A cluster is running on an immutable node OS (the node image is managed by the platform, not by `yum`/`apt`). The storage team needs to:

- push a customised `/etc/multipath.conf` to every worker node so that a SAN back-end is discovered with the right path-grouping / no-path-retry / dev_loss_tmo policy, and
- add a kernel argument (for example `loglevel=7`) so the change can be validated under load.

Editing `/etc/multipath.conf` directly in a shell inside the node is not a durable fix — on an immutable node OS those edits are either reverted on the next reconcile or lost across image upgrades. The change has to go through the node-configuration layer.
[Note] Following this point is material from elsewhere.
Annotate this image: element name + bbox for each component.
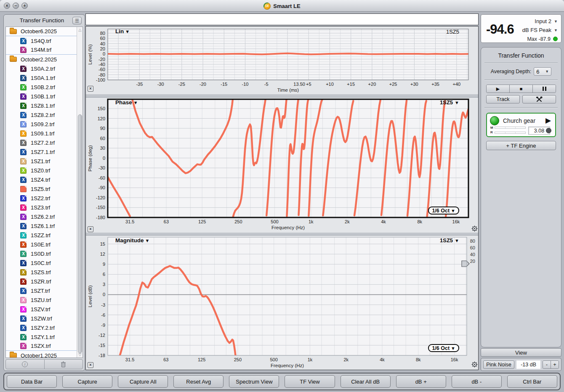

Caveat: enabling or reworking multipath as a day-2 operation is known to cause I/O errors on the non-optimised paths of some arrays and can require the node to be reinstalled. Validate in a non-production environment before rolling across production.

## Resolution

The ACP equivalent of the immutable-OS MachineConfig pipeline is the `configure/clusters/nodes` surface, backed by the **Immutable Infrastructure** extension product. The config-generation flow mirrors the upstream: describe the node change in a high-level "butane" YAML, transpile to the low-level node-config CR, apply, wait for the pool to roll.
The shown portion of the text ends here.